Alors qu’il n’existait il y a peu aucune édition papier de webtoon, on en compte déjà une demi-douzaine dans les librairies. La situation va s'accélérer dans les prochains mois: d'ici la fin de l'année, le chiffre passera à une dizaine. Et l'année prochaine vingt-cinq nouveautés seront disponibles chez tous les éditeurs confondus - dont une demi-douzaine rien que chez KBooks, label webtoon de Delcourt/Tonkam.

"Il va se passer ce qui s'est passé pour les mangas à une époque: tout le monde va acheter n'importe quelle licence pour faire partie de la fête", indique Edmond Tourriol. "L'adaptation de webtoons sur le papier a complètement pris de court le milieu de l'édition traditionnelle français, qui n'allait pas chasser sur ces terres-là. Elle s'est fait doubler par des petits éditeurs qui étaient très attentifs. Je crois qu'on n'est pas au bout de nos surprises."

"Ca va continuer à faire de très bonnes ventes"
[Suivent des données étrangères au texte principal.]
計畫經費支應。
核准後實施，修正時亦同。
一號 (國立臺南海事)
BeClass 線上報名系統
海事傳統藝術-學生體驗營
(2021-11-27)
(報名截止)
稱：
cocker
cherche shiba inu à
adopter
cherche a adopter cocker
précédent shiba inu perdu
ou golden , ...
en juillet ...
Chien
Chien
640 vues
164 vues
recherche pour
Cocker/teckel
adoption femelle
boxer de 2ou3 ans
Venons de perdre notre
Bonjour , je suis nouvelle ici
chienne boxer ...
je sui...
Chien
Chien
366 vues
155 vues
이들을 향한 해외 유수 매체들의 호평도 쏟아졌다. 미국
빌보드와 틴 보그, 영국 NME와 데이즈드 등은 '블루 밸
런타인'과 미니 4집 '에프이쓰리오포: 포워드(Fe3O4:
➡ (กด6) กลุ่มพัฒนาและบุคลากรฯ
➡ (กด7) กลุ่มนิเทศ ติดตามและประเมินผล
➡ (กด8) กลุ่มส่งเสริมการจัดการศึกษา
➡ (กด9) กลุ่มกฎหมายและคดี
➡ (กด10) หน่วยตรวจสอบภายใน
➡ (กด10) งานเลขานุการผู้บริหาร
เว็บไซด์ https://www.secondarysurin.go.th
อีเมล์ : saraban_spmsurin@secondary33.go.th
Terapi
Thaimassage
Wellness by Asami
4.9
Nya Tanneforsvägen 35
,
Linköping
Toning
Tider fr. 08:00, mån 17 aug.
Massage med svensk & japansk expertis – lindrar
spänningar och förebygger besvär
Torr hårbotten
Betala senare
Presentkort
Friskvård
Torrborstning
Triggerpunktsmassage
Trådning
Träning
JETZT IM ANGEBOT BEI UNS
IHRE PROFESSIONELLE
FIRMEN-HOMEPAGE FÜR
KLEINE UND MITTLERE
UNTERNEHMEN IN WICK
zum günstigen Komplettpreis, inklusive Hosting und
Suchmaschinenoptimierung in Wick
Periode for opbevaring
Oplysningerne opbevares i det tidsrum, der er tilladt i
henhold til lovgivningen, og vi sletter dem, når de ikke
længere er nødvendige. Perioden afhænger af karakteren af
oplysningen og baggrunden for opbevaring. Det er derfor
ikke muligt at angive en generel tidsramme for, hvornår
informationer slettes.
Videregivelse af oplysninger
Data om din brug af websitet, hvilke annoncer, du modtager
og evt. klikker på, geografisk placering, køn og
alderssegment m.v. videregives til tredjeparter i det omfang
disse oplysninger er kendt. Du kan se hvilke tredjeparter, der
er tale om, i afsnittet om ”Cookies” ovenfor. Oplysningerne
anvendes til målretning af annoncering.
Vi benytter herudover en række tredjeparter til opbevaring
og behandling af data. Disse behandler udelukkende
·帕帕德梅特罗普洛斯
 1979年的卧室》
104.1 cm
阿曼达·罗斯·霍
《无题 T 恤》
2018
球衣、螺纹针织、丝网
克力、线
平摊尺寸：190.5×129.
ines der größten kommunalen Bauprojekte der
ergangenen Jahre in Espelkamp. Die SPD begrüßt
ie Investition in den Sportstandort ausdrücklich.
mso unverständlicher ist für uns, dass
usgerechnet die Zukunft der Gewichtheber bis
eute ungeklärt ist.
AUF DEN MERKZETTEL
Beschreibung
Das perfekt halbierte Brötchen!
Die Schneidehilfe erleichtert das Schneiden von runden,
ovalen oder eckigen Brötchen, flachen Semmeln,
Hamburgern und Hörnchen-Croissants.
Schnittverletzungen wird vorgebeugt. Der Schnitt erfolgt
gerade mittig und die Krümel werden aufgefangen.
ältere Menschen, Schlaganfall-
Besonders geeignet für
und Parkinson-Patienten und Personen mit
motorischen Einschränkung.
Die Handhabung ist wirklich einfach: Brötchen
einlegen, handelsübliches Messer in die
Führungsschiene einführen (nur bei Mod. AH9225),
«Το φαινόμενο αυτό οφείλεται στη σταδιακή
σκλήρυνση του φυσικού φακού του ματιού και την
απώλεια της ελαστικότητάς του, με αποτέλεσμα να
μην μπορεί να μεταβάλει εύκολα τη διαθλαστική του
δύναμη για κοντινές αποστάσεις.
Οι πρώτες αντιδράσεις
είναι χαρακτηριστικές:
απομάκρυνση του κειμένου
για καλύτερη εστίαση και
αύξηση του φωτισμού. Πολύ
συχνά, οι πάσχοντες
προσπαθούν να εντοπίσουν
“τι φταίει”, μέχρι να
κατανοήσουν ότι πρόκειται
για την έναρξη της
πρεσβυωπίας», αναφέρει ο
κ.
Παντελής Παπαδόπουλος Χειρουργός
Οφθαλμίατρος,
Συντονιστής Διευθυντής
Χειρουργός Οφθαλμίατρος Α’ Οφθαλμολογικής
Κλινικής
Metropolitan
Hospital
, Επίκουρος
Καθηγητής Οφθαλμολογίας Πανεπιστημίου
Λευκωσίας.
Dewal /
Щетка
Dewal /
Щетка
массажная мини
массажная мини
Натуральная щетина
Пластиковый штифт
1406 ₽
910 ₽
Parmi les nouveautés à venir, on devrait entendre parler de True Beauty, en librairie le 8 septembre. Imaginé par l'autrice Yaongyi, ce webtoon raconte l'histoire d'une jeune femme disgracieuse qui décide de devenir belle par tous les moyens. Avec ses thématiques très actuelles sur les diktats de la beauté et de la chirurgie esthétique, True Beauty est devenu un phénomène de société en Corée, et devrait rencontrer un écho similaire en France. Il faudra aussi surveiller l'arrivée de Noblesse, le premier webtoon adapté en animation par les Japonais, et l'année prochaine celle de Navillera, dont l'adaptation est déjà disponible sur Netflix.
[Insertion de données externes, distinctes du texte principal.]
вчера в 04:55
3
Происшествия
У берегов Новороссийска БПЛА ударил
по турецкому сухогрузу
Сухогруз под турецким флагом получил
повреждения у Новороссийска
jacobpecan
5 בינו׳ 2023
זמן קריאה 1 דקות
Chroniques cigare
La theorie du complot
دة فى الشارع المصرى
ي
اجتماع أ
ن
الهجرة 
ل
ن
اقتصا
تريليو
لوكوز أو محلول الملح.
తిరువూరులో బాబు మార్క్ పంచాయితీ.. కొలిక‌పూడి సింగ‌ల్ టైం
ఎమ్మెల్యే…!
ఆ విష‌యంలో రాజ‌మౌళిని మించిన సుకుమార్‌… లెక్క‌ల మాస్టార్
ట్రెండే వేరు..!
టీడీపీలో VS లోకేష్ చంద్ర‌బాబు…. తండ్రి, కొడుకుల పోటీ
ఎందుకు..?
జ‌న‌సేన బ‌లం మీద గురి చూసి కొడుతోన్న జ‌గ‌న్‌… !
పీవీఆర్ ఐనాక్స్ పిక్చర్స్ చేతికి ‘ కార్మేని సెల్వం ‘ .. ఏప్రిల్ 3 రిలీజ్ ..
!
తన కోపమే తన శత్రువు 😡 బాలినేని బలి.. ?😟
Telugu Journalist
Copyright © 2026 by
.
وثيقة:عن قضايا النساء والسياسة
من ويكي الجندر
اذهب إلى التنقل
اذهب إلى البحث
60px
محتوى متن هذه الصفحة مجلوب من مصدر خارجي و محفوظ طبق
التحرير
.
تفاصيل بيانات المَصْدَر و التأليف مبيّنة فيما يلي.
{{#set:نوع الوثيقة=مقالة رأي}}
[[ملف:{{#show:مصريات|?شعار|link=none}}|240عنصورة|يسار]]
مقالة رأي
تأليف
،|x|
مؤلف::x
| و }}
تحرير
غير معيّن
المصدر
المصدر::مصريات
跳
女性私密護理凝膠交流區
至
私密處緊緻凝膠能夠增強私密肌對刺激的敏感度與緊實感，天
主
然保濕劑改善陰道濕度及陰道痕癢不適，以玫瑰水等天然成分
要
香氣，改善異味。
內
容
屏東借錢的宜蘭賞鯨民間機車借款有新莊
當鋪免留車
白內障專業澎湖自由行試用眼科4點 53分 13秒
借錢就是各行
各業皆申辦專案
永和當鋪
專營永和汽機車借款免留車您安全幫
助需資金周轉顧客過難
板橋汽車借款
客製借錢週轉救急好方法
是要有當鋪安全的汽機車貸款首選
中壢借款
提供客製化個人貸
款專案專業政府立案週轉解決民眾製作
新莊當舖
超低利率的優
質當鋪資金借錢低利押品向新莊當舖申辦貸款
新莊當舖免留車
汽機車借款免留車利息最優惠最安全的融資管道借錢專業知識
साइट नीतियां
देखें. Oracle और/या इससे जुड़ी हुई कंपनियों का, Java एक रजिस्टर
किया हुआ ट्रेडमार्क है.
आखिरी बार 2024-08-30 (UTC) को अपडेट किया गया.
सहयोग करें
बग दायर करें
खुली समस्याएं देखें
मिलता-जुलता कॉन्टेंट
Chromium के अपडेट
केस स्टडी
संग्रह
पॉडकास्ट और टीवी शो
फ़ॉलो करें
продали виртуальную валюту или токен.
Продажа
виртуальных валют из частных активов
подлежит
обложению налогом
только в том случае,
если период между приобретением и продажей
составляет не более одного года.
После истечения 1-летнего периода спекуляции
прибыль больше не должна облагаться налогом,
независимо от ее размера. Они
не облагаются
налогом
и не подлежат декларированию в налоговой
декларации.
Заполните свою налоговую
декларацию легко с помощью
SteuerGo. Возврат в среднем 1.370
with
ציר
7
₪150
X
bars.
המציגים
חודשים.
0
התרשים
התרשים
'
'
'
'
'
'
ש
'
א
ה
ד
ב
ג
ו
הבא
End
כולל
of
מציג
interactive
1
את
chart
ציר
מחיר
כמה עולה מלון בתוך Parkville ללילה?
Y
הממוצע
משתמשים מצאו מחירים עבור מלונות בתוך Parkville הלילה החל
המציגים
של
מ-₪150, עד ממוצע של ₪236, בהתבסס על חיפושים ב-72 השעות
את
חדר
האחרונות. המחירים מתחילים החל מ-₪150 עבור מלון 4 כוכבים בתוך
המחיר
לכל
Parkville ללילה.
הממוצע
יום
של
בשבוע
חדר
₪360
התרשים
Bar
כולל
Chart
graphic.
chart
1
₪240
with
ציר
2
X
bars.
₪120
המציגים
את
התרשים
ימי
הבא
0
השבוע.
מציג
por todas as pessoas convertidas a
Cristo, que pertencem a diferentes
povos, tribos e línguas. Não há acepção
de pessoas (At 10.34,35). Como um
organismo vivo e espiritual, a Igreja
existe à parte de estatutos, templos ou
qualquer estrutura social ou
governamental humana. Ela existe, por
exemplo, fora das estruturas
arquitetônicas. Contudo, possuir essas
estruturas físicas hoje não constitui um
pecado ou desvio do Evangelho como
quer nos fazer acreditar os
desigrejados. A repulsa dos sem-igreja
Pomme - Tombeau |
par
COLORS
Une question, sans doute prématurée, se pose: le webtoon papier va-t-il, ou du moins, peut-il détrôner le manga dans les ventes? "Il faut le voir différemment", prévient Pascal Lafine. "La France est un pays qui de tout temps a accueilli des BD de pays étrangers. Certaines restent, d'autres disparaissent. Les BD italiennes cartonnaient dans les années 1950, comme Martin Mystère. Il en reste quelques vestiges, mais ça a fait son temps. Puis il y a eu les BD d'Argentine dans les années 1980, dont il ne reste plus que Mafalda. C'est normal dans la vie de la BD en France. Le webtoon, c'est un nouveau genre qui arrive dans ces milliers de collections que la France dévore petit à petit."

Louis-Baptiste Huchez alerte sur un point: "Il faut faire attention à toujours proposer de la nouveauté, à ne pas tomber dans la surproduction et réussir à continuer d'intéresser les lecteurs. On est encore au début du webtoon au format papier. Les lecteurs sont très curieux de découvrir la suite, comment ça va évoluer, quelles histoires vont être racontées. Et pendant un moment ça va continuer à faire de très bonnes ventes. Je n'en doute pas."